Consider your hypothesis, though. He looked at Norwegian families, not immigrant families. 2-parent families. And yet the decline, if it's real and not some sort of goofball artefact, is in those families where money is not scarce and presumably financial stress and education levels are high or easily could be high.

Meanwhile, in other research, the Flynn effect continues unabated in the US. Even as we scream "poverty makes us dumb" and say poverty's increasing, IQs on a number of measures continue to increase.

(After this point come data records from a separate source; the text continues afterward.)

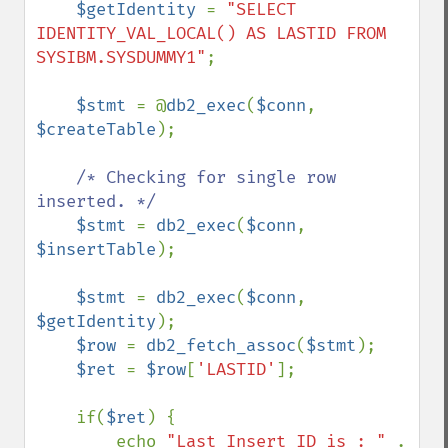
$getIdentity 
= 
"SELECT 
IDENTITY_VAL_LOCAL() AS LASTID FROM 
SYSIBM.SYSDUMMY1"
;

$stmt 
= @
db2_exec
(
$conn
, 
$createTable
);

/* Checking for single row 
inserted. */

$stmt 
= 
db2_exec
(
$conn
, 
$insertTable
);

$stmt 
= 
db2_exec
(
$conn
, 
$getIdentity
);

$row 
= 
db2_fetch_assoc
(
$stmt
);

$ret 
= 
$row
[
'LASTID'
];

    if(
$ret
) {

        echo 
"Last Insert ID is : " 
.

The Flynn effect was partly explained Flynn. We continue to teach the test, so test scores increase. The usual kind of example is this: "Which animal of the following four doesn't belong? a. chicken b. mouse c. cow d. pig." Correct answer: a, it's a bird, not a mammal. That kind of question had high wrong-response rates in the early 1900s because people would select "mouse" because it's not food. While education's expanding and the categories that teachers want us to put things into continue to be taught, the Flynn effect will continue.

bucolic_frolic

(43,149 posts)
7. We're spectators rather than problem-solvers
Sun Jun 17, 2018, 07:07 AM
Jun 2018

Too much bad food, TV, internet, couch potatoes. The brightest elders I see are thin, active, and mentally engaged in everything, well into their 90s.

Find me a 95 year old, obese genius who's changing the world. Surprise me.

GetRidOfThem

(869 posts)
35. the electrolyte conversation with Prez. Kamacho's cabinet
Mon Jun 18, 2018, 07:25 AM
Jun 2018

Is one of the most ridiculously funny dialogues. "But Brawny has electrolytes. And electrolytes is what plants need..."

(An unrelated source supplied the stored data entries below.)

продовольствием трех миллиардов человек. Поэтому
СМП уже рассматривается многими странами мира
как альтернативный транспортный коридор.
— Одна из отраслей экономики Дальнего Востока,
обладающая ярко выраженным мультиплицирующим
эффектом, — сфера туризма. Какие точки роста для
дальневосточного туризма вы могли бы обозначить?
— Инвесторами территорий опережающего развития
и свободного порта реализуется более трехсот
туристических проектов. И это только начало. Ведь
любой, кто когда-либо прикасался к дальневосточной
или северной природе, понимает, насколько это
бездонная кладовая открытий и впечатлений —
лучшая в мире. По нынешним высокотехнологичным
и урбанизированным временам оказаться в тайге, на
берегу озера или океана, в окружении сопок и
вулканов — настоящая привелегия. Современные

Or how about this one: "Water? Like out of the toilet?"

JI7

(89,248 posts)
12. i think there is less reading for sure. and by reading i don't mean headline, clickbait shit
Sun Jun 17, 2018, 07:32 AM
Jun 2018

and other similar crap.

how about novels or in depth articles in newspapers and news magazines ?

Blue_Adept

(6,399 posts)
13. And it's so easy to make time for that too!
Sun Jun 17, 2018, 07:39 AM
Jun 2018


I was a voracious reader in my teens and early 20's. But that fell off significantly from a book a week to one every six weeks because of responsibilities that I have. I sneak in a couple of pages a day at best and that's only because I grew up with a love of reading.

JI7

(89,248 posts)
14. people make time to stand in long lines at opening of food places, time for hours of sports
Sun Jun 17, 2018, 07:42 AM
Jun 2018

and many things.

and of course the smartphones.

 

Tipperary

(6,930 posts)
33. I still read at the same rate as when I was younger.
Sun Jun 17, 2018, 03:13 PM
Jun 2018

When driving, I listen to audiobooks. Before bed, I ALWAYS read. I thank my mother for giving me this love of reading.

I have books in my car, my gym bag, by my bed, on the porch, and even one in my bike bag. I love to read.

 

smirkymonkey

(63,221 posts)
25. They are dragging down the average.
Sun Jun 17, 2018, 09:50 AM
Jun 2018

The more dumb people we have, the lower the AVERAGE gets. It was 100. It's now probably many points lower.

LAS14

(13,783 posts)
19. It's not IQ, but similar. A PBS show a few years ago, examining...
Sun Jun 17, 2018, 08:41 AM
Jun 2018

... the impact of smart phones, interviewed several MIT professors who insisted that the students could not learn as much as students used to. The blamed the mistaken belief that people can successfully multi-task.

betsuni

(25,487 posts)
24. Oh heck, if I took an IQ test I'd score very low -- in the big dummy range.
Sun Jun 17, 2018, 09:30 AM
Jun 2018

How do they know that parents with higher IQs tend to have more children? Does everyone take iQ tests now? When did that start? Oh wait, statistics? This is why I'm a big dummy.

SunSeeker

(51,550 posts)
34. But the decrease started in the 1970s, well before smart phones.
Sun Jun 17, 2018, 03:26 PM
Jun 2018

A poster up the thread mentioned CO2 levels. There may be something to that.

SunSeeker

(51,550 posts)
29. What's scary is they're finding this in Scandinavian countries too.
Sun Jun 17, 2018, 01:00 PM
Jun 2018

So excellent healthcare and education is not stopping the decline.